Department of Dermatology, Kumamoto University Medical School, Kumamoto, Japan [T. K., T. N., M. Y., N. K., T. A.], and Department of Microbiology and Immunology, New York Medical College, Valhalla, New York 10595 [S. F.]

The reactivity in an avidin-biotin complex immunoperoxidase reaction with a large panel of anti-human melanoma associated antigen (MAA) and anti-HLA monoclonal antibodies of 24 primary and 11 metastatic acral lentiginous melanoma (ALM) lesions was compared to that of 12 primary and 12 metastatic nodular melanoma (NM) lesions.

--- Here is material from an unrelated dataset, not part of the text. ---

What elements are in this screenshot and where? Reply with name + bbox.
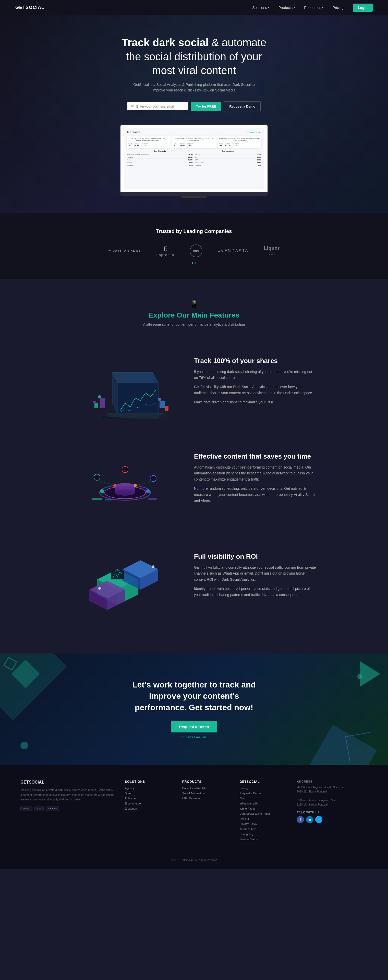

The expression of the membrane bound vitronectin receptor, M_r 110,000 MAA, M_r 97,000 MAA, and intercellular adhesion molecule-1 was significantly lower in both primary and metastatic ALM lesions than in their NM counterparts. Furthermore, primary ALM lesions displayed a significantly lower expression than primary NM lesions of the membrane bound high molecular weight melanoma associated antigen (HMW-MAA), M_r 110,000 MAA, M_r 100,000 MAA, 9-O-acetyl-G_D3, G_D2-G_D3, and G_D2, of the cytoplasmic monoclonal antibody 465.12 defined MAA and of transferrin receptor and of HLA-DQ and DP antigens; ALM metastases expressed a significantly lower level of carcinoembryonic antigen-MAA than NM metastases. These antigenic differences do not reflect an antigenic paucity of ALM cells, since ALM lesions express a higher level of T₄-tyrosinase than NM lesions and a level of HLA Class I antigens similar to that of NM lesions.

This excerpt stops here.